Employment and Housing
[40] As has been noted, the mother has not provided a full employment search as was court-ordered. Neither does she state that she cannot find employment in her field in the Region. Indeed, she is currently working for ParaMed, an agency with its head office in this Region. That agency appears to employ people throughout this Region as well. It may very well be that the mother need only apply for a transfer! The mother has not addressed the issue.
[41] At one point the mother complained about the higher cost of living in this area. However, it must be noted that there are a number of smaller communities within the Region that presumably would provide lower cost housing. Once again the mother has provided little by way of evidence about her efforts to obtain housing and any difficulties she has encountered.
Application of the Law
[42] While the mother's response to the court order and the proceedings is concerning, any decision affecting the children must be made in their best interests. Part III of the CLRA regarding custody and access sets out the purposes of this part of the Act. Subsection 19(a) identifies the first purpose as being to "ensure that applications to the court in respect of custody of, incidents of custody of, access to and guardianship for children will be determined on the basis of the best interests of the children".
[43] Section 24 directs the court to determine the "merits of any application under this Part in respect of custody of or access to a child" to be determined "on the basis of the best interests of the child".
[44] The father has asked the court to make a determination of where the children are to live, a clear incident of custody. As well, he has sought an order that the children be in his primary care if the mother does not return to the jurisdiction.

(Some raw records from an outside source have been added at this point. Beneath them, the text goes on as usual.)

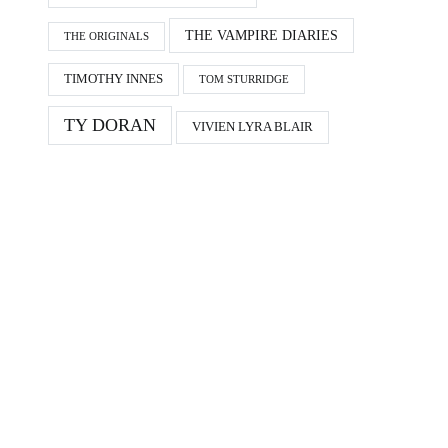
THE VAMPIRE DIARIES
THE ORIGINALS
TIMOTHY INNES
TOM STURRIDGE
TY DORAN
VIVIEN LYRA BLAIR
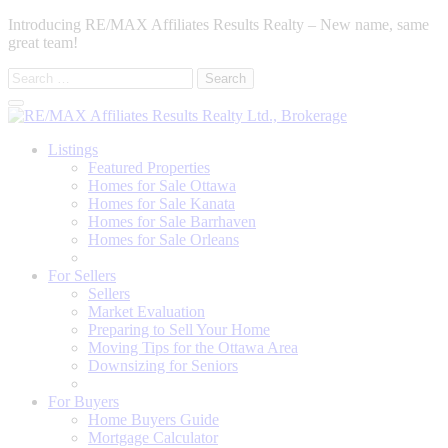
Introducing RE/MAX Affiliates Results Realty – New name, same
great team!
Search
for:
Listings
Featured Properties
Homes for Sale Ottawa
Homes for Sale Kanata
Homes for Sale Barrhaven
Homes for Sale Orleans
Homes for Sale Stittsville
For Sellers
Sellers
Market Evaluation
Preparing to Sell Your Home
Moving Tips for the Ottawa Area
Downsizing for Seniors
Recommended Service Providers
For Buyers
Home Buyers Guide
Mortgage Calculator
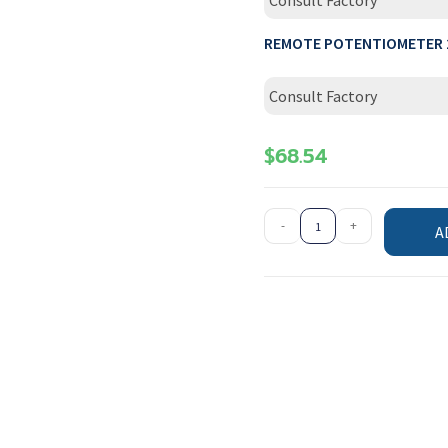
Consult Factory
REMOTE POTENTIOMETER 
Consult Factory
$
68.54
-
+
A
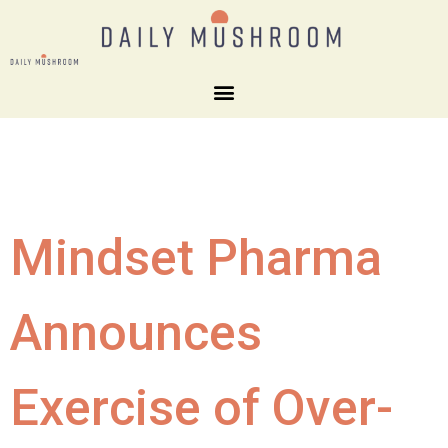
Mindset Pharma
Announces
Exercise of Over-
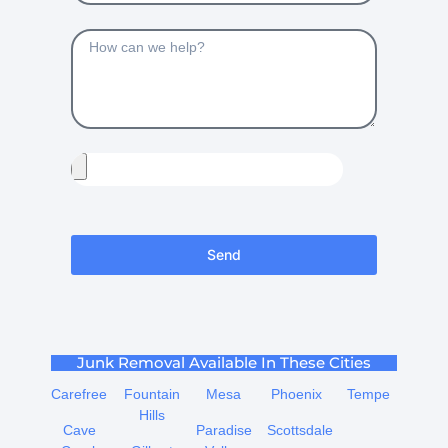
Send
Junk Removal Available In These Cities
Carefree
Fountain
Mesa
Phoenix
Tempe
Hills
Cave
Paradise
Scottsdale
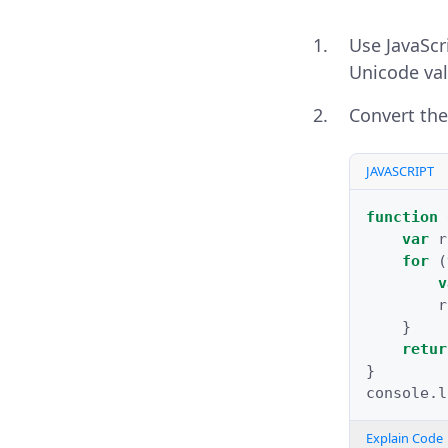
Use JavaScr
Unicode val
Convert the
JAVASCRIPT
function
var
r
for
(
v
r
}
retur
}
console
.
l
Explain Code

What Decision is in the Best Interests of These Children?
[45] In examining the merits of a case and determining whether an order might be in the best interests of a child, the court is directed to consider the needs and circumstances identified in subsection 24(2).
[46] In this case:
- There is "love, affection and emotional ties" between the children and each parent and their respective families;
- Both parents appear "willing and able to provide the children with guidance and education, (and) the necessaries of life";
- Both plans proposed provide permanence and stability for the family unit; and
- Both the parents appear to have the ability to act as a parent.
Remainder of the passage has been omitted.